Recent clinical reports indicate that infection with dengue virus (DENV) commonly has ocular manifestations. The most serious threat to vision is dengue retinopathy, including retinal vasculopathy and macular edema. Mechanisms of retinopathy are unstudied, but observations in patients implicate retinal pigment epithelial cells and retinal endothelial cells. Human retinal cells were inoculated with DENV-2 and monitored for up to 72 hours. Epithelial and endothelial cells supported DENV replication and release, but epithelial cells alone demonstrated clear cytopathic effect, and infection was more productive in those cells. Infection induced type I interferon responses from both cells, but this was stronger in epithelial cells. Endothelial cells increased expression of adhesion molecules, with sustained overexpression of vascular adhesion molecule-1. Transcellular impedance decreased for epithelial monolayers, but not endothelial monolayers, coinciding with cytopathic effect.
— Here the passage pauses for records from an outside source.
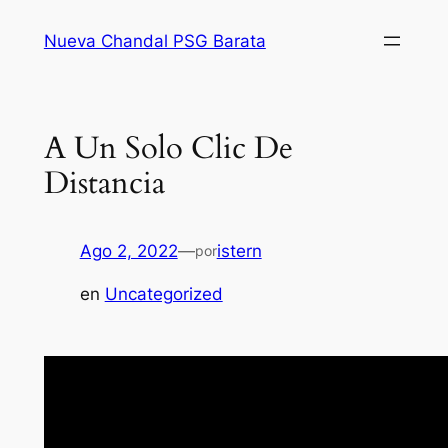
Saltar
Nueva Chandal PSG Barata
al
contenido
A Un Solo Clic De
Distancia
Ago 2, 2022
—
istern
por
en
Uncategorized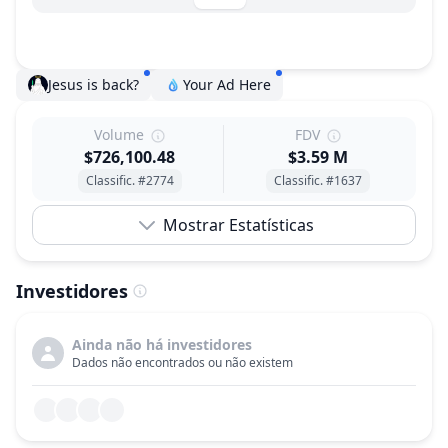
Jesus is back?
Your Ad Here
Volume
FDV
$726,100.48
$3.59 M
Classific. #2774
Classific. #1637
Mostrar Estatísticas
Investidores
Ainda não há investidores
Dados não encontrados ou não existem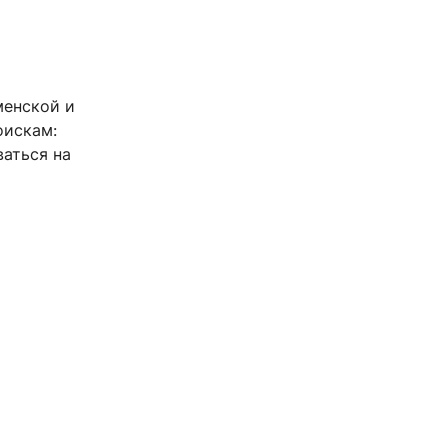
менской и
оискам:
ваться на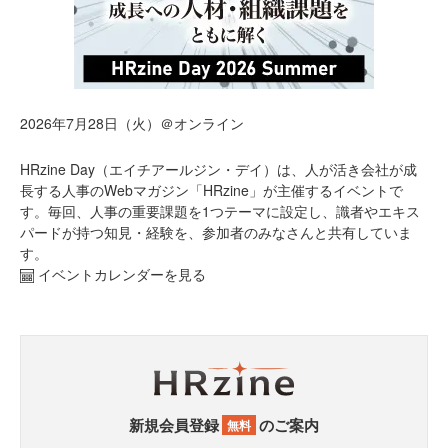
2026年7月28日（火）＠オンライン
HRzine Day（エイチアールジン・デイ）は、人が活き会社が成
長する人事のWebマガジン「HRzine」が主催するイベントで
す。毎回、人事の重要課題を1つテーマに設定し、識者やエキス
パードが持つ知見・経験を、参加者のみなさんと共有していま
す。
イベントカレンダーを見る
新規会員登録
のご案内
無料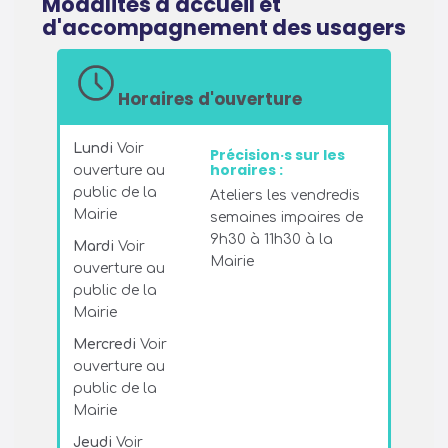
Modalités d'accueil et
d'accompagnement des usagers
Horaires d'ouverture
Lundi
Voir
Précision·s sur les
horaires :
ouverture au
public de la
Ateliers les vendredis
Mairie
semaines impaires de
9h30 à 11h30 à la
Mardi
Voir
Mairie
ouverture au
public de la
Mairie
Mercredi
Voir
ouverture au
public de la
Mairie
Jeudi
Voir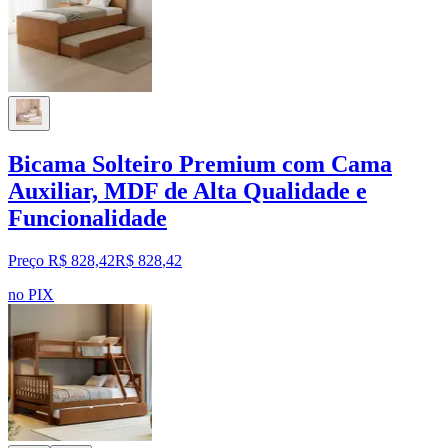
Bicama Solteiro Premium com Cama
Auxiliar, MDF de Alta Qualidade e
Funcionalidade
Preço R$ 828,42
R$
828
,
42
no PIX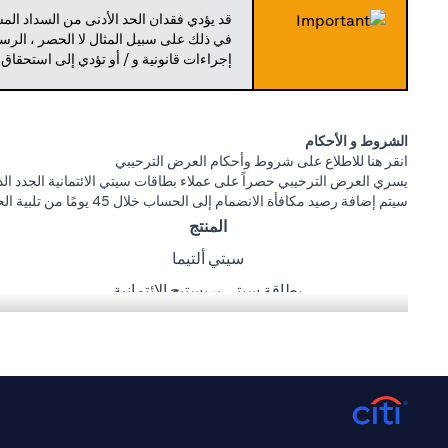
قد يؤدي فقدان الحد الأدنى من السداد ال
في ذلك على سبيل المثال لا الحصر ، الرسو
إجراءات قانونية و / أو تؤدي إلى استحقاق
الشروط و الأحكام
(opens in a new tab)
انقر هنا
للاطلاع على شروط وأحكام العرض الترحيبي
يسري العرض الترحيبي حصراً على عملاء بطاقات سيتي الائتمانية الجدد الذي
سيتم إضافة رصيد مكافأة الانضمام إلى الحساب خلال 45 يومًا من تلبية الحد الأدنى لمتطلبات الإنفاق أدناه:
المنتج
سيتي ألتيما
بطاقة سيتي بريستيج الائتمانية
بطاقة سيتي بريمير الائتمانية
بطاقة سيتي كاش باك للاسترداد النقدي الائتمانية
بطاقة سيتي ريواردز
عروض كارفور، طلبات، كريم، وصالة المطار مقدمة من ماستركارد. سيتي ب
(opens in a new tab)
انقر
هنا
لمعرفة المزيد عن شروط و أحكام طلبات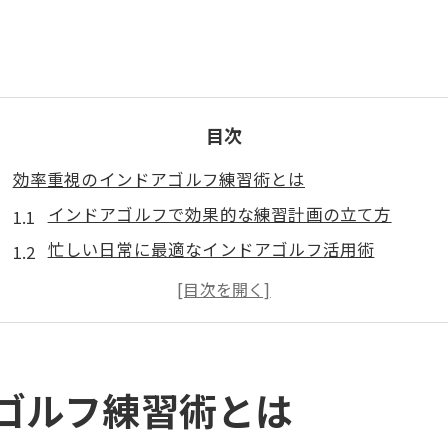
目次
効率重視のインドアゴルフ練習術とは
インドアゴルフで効果的な練習計画の立て方
忙しい日常に最適なインドアゴルフ活用術
インドアゴルフでスイング向上を目指すコツ
集中練習に役立つインドアゴルフ便利アイテム
インドアゴルフ練習で意識すべきポイント
インドアゴルフで上達を実感する習慣作り
ゴルフ練習術とは
便利アイテムで快適な室内ゴルフ環境を実現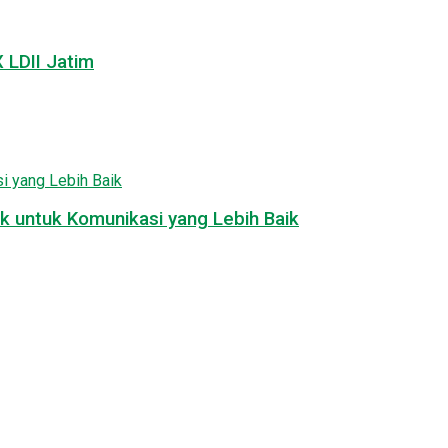
LDII Jatim
k untuk Komunikasi yang Lebih Baik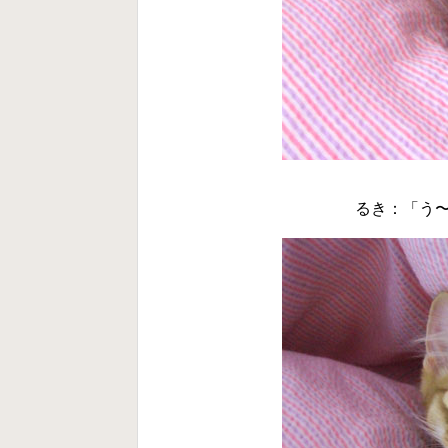
るき：「う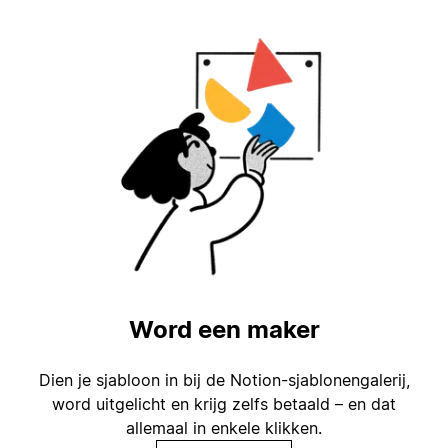
Word een maker
Dien je sjabloon in bij de Notion-sjablonengalerij,
word uitgelicht en krijg zelfs betaald – en dat
allemaal in enkele klikken.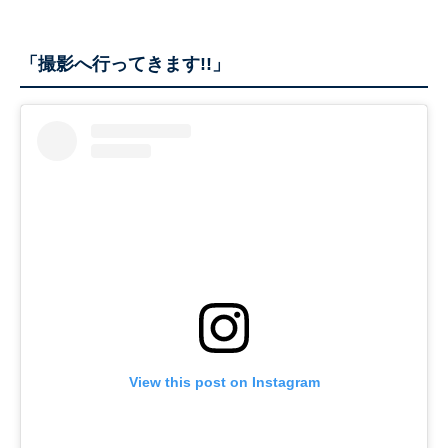
「撮影へ行ってきます!!」
View this post on Instagram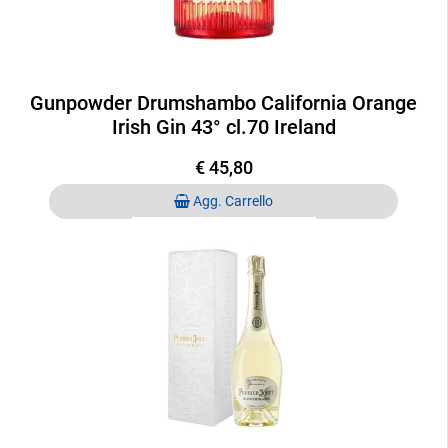
Gunpowder Drumshambo California Orange
Irish Gin 43° cl.70 Ireland
€ 45,80
Quantità
Agg. Carrello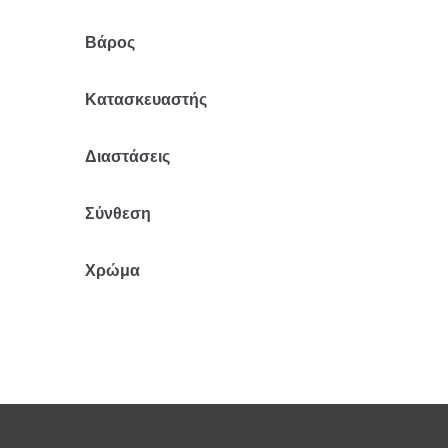
Βάρος
0.4 κ.
Κατασκευαστής
Mr Pouf
Διαστάσεις
40x40x4
Σύνθεση
Πολυέστερ
Χρώμα
Μπλε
This reduction was accompanied by disorganization of intracellular filamentous-actin and decreased expression of junctional molecules, zonula occludens 1, and catenin-β1. Changes in endothelial expression of adhesion molecules are consistent with the retinal vasculopathy seen in patients infected with DENV; decreases in epithelial junctional protein expression, paralleling loss of integrity of the epithelium, provide a molecular basis for DENV-associated macular edema. These molecular processes present potential therapeutic targets for vision-threatening dengue retinopathy.